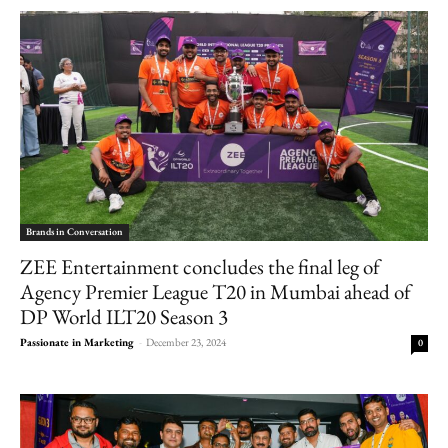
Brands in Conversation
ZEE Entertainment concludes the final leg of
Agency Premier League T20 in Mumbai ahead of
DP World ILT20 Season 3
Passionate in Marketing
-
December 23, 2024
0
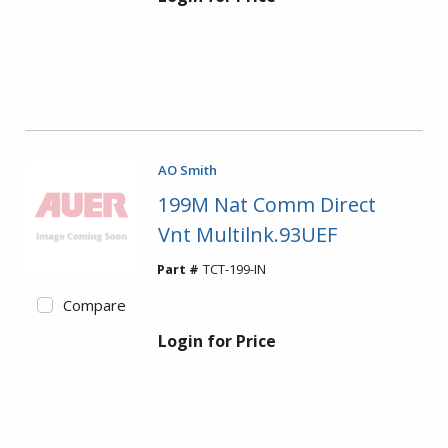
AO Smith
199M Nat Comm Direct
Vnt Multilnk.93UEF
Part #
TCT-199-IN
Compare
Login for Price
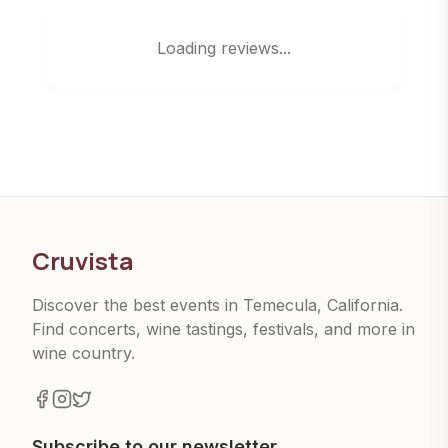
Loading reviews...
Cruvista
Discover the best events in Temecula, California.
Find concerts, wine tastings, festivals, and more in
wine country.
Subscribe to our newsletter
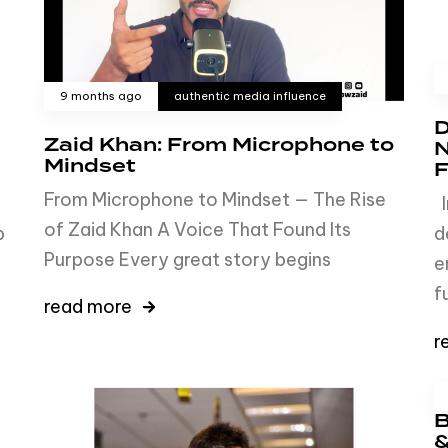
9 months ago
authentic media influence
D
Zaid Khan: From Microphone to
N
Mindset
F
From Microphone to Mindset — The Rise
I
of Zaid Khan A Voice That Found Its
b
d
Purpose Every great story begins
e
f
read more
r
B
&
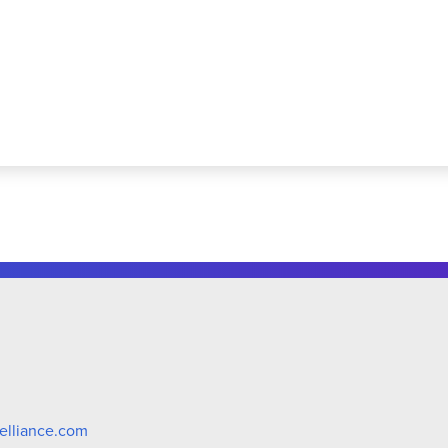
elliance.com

=== Task statement ===
Retype every entry exactly as written. Leave the pictures out.

=== Response to this task ===
Brands in Conversation
ZEE Entertainment concludes the final leg of
Agency Premier League T20 in Mumbai ahead of
DP World ILT20 Season 3
Passionate in Marketing
-
December 23, 2024
0
AO Smith
199M Nat Comm Direct
Vnt Multilnk.93UEF
Part #
TCT-199-IN
Compare
Login for Price
Loading reviews...
Cruvista
Discover the best events in Temecula, California.
Find concerts, wine tastings, festivals, and more in
wine country.
Subscribe to our newsletter
9 months ago
authentic media influence
D
Zaid Khan: From Microphone to
N
Mindset
F
From Microphone to Mindset — The Rise
I
of Zaid Khan A Voice That Found Its
b
d
Purpose Every great story begins
e
f
read more
r
B
&
elliance.com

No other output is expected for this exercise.